ASHLEY A STEP AWAY FROM MORE HISTORY Champ's Daughter Leads Funny Car Class ATLANTA, Ga. -- One by one, Ashley Force is breaking down the stereotypical barriers that helped create the erroneous perception of Funny Car drag racing as...
ASHLEY A STEP AWAY
FROM MORE HISTORY
Champ's Daughter Leads Funny Car Class
ATLANTA, Ga. -- One by one, Ashley Force is breaking down the stereotypical barriers that helped create the erroneous perception of Funny Car drag racing as exclusively a men's club; the last bastion of male dominance in a sport that today is becoming known as much for its diversity as for its raw power.
The 25-year-old daughter of 14-time Funny Car Champion John Force rolls into Atlanta Dragway for this week's 28th annual Summit Racing Southern Nationals in a position never before occupied by a woman driver -- as the Funny Car points leader.
Coming off consecutive runner-up finishes, the second oldest of Force's four daughters has two more milestones in sight this week.
One, she would like to earn a breakthrough first tour victory in a Castrol GTX Mustang that has led the Ford contingent at each of the last three events. Two, she'd like to become the first female Funny Car driver in the 39-year history of the category to start a race from the No. 1 qualifying position.
She has both the credentials and the resources needed to transform what once was merely female fantasy into 8,000 horsepower reality.
Nevertheless, the most appealing aspect of Ashley's run at her own measure of racing history has been how she has managed to remain largely unaffected by the media storm that has swirled around her ever since she announced last year that she was moving up in classification to compete against -- and with -- her father.
After leap-frogging the boys to get to the top of the Funny Car standings, she refused to read too much into the accomplishment.
"The thing about drag racing that we all know is you can go from hero to zero very quickly," said the 2007 NHRA Rookie-of-the-Year. "We are enjoying (success) now, while we have it, but we know there are three other teams in our camp alone who are gunning for that number one spot.
"I still want that first win (but) we're trying not to get anxious about it," said the former high school cheerleader. "Seeing so many of these other teams out here and how good they are and how long they have waited to win, including my father, I would really be a real snot if I got bratty about it.
"So, I am just being patient and as long as I don't start thinking too much about it and just continue to come out to the races and enjoy racing and being with my team, eventually we'll get (that first win)."
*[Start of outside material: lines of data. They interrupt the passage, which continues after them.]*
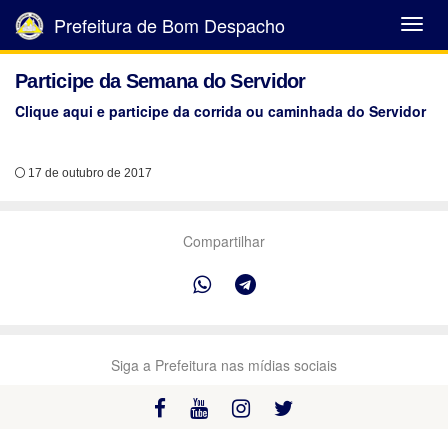
Prefeitura de Bom Despacho
Abrir
Menu
Participe da Semana do Servidor
Clique aqui e participe da corrida ou caminhada do Servidor
17 de outubro de 2017
Compartilhar
Siga a Prefeitura nas mídias sociais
Ashley particularly is looking forward to returning to Atlanta Dragway, the track on which she beat her father in last year's first round and the track that two years ago yielded a Top Alcohol Dragster victory, one of five native wins she earned at that level.
"Dad and I are 1-1 against each other," she said. "I beat him at Atlanta and he beat me at Sonoma (Calif., in the first round of last July's FRAM/Autolite Nationals). Maybe we'll break the tie this week. All I know is he wouldn't want me to go up there with anything but winning on my mind -- even if it meant keeping him from winning his thousandth round. He wants me to do my job and my job is to win for Castrol, for Ford, the Auto Club and all our other sponsors."